Nothing but the pictures should be left out when you copy the records exactly.

▸ Given data:
==========

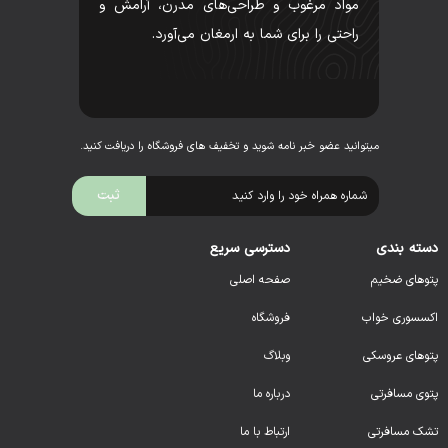
مواد مرغوب و طراحی‌های مدرن، آرامش و
راحتی را برای شما به ارمغان می‌آورد.
میتوانید عضو خبر نامه شوید و تخفیف های فروشگاه را دریافت کنید.
دسته بندی
دسترسی سریع
پتوهای ضخیم
صفحه اصلی
اکسسوری خواب
فروشگاه
پتوهای عروسکی
وبلاگ
پتوی مسافرتی
درباره ما
تشک مسافرتی
ارتباط با ما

==========

▸ Answer to this problem:
مواد مرغوب و طراحی‌های مدرن، آرامش و
راحتی را برای شما به ارمغان می‌آورد.
میتوانید عضو خبر نامه شوید و تخفیف های فروشگاه را دریافت کنید.
دسته بندی
دسترسی سریع
پتوهای ضخیم
صفحه اصلی
اکسسوری خواب
فروشگاه
پتوهای عروسکی
وبلاگ
پتوی مسافرتی
درباره ما
تشک مسافرتی
ارتباط با ما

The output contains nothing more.